Evaluation of the reducing capacity of human gastric fluid from healthy individuals, under fasted and fed conditions, is critical for assessing the cancer hazard posed by ingested hexavalent chromium [Cr(VI)] and for developing quantitative physiologically-based pharmacokinetic models used in risk assessment. In the present study, the patterns of Cr(VI) reduction were evaluated in 16 paired pre- and post-meal gastric fluid samples collected from 8 healthy volunteers. Human gastric fluid was effective both in reducing Cr(VI), as measured by using the s-diphenylcarbazide colorimetric method, and in attenuating mutagenicity in the Ames test. The mean (±SE) Cr(VI)-reducing ability of post-meal samples (20.4±2.6μgCr(VI)/mL gastric fluid) was significantly higher than that of pre-meal samples (10.2±2.3μgCr(VI)/mL gastric fluid). When using the mutagenicity assay, the decrease of mutagenicity produced by pre-meal and post-meal samples corresponded to reduction of 13.3±1.9 and 25.6±2.8μgCr(VI)/mL gastric fluid, respectively. These data are comparable to parallel results conducted by using speciated isotope dilution mass spectrometry.
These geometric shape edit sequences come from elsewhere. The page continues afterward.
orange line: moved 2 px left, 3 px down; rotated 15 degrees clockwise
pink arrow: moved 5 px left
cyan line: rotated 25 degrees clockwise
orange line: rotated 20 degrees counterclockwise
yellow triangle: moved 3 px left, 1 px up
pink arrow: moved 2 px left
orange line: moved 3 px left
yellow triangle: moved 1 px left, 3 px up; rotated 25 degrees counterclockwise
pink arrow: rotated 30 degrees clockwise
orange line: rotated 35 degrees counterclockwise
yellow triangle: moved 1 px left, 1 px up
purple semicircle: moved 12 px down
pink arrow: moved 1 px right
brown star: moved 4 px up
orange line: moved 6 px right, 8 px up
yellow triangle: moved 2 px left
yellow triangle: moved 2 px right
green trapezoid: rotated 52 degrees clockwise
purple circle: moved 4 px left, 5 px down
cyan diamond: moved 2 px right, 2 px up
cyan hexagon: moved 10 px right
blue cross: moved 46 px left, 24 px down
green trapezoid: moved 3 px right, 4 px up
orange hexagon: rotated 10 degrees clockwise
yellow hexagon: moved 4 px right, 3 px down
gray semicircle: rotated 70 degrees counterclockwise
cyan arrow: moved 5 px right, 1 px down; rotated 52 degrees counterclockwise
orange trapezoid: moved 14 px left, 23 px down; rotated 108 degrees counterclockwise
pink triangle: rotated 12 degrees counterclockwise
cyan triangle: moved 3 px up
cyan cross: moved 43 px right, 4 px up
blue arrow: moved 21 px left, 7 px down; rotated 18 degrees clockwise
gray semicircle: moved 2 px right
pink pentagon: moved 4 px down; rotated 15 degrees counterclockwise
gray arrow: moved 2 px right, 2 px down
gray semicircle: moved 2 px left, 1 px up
Cr(VI) reduction was rapid, with >70% of total reduction occurring within 1min and 98% of reduction is achieved within 30min with post-meal gastric fluid at pH2.0. pH dependence was observed with decreasing Cr(VI) reducing capacity at higher pH. Attenuation of the mutagenic response is consistent with the lack of DNA damage observed in the gastrointestinal tract of rodents following administration of ≤180ppm Cr(VI) for up to 90days in drinking water. Quantifying Cr(VI) reduction kinetics in the human gastrointestinal tract is necessary for assessing the potential hazards posed by Cr(VI) in drinking water.